What you have to do —
Could you show each line of the records that contains the word "myöhemmin"?

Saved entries
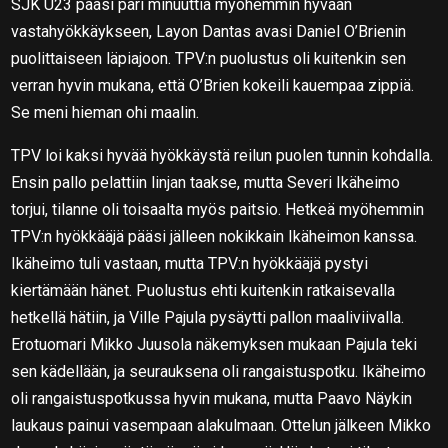
SJK U23 pääsi pari minuuttia myöhemmin hyvään
vastahyökkäykseen, Layon Dantas avasi Daniel O’Brienin
puolittaiseen läpiajoon. TPV:n puolustus oli kuitenkin sen
verran hyvin mukana, että O’Brien kokeili kauempaa zippiä.
Se meni hieman ohi maalin.
TPV loi kaksi hyvää hyökkäystä reilun puolen tunnin kohdalla.
Ensin pallo pelattiin linjan taakse, mutta Severi Ikäheimo
torjui, tilanne oli toisaalta myös paitsio. Hetkeä myöhemmin
TPV:n hyökkääjä pääsi jälleen nokikkain Ikäheimon kanssa.
Ikäheimo tuli vastaan, mutta TPV:n hyökkääjä pystyi
kiertämään hänet. Puolustus ehti kuitenkin ratkaisevalla
hetkellä hätiin, ja Ville Pajula pysäytti pallon maaliviivalla.
Erotuomari Mikko Juusola näkemyksen mukaan Pajula teki
sen kädellään, ja seurauksena oli rangaistuspotku. Ikäheimo
oli rangaistuspotkussa hyvin mukana, mutta Paavo Näykin
laukaus painui vasempaan alakulmaan. Ottelun jälkeen Mikko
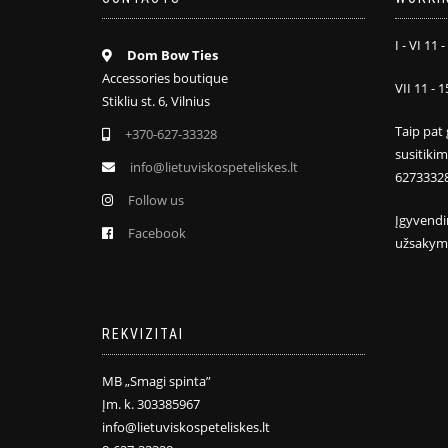
I - VI 11 -
Dom Bow Ties
Accessories boutique
VII 11 - 1
Stikliu st. 6, Vilnius
Taip pat 
+370-627-33328
susitiki
info@lietuviskospeteliskes.lt
6273332
Follow us
Įgyvendi
Facebook
užsakym
REKVIZITAI
MB „Smagi spinta”
Įm. k. 303385967
info@lietuviskospeteliskes.lt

Written answer —
SJK U23 pääsi pari minuuttia myöhemmin hyvään
torjui, tilanne oli toisaalta myös paitsio. Hetkeä myöhemmin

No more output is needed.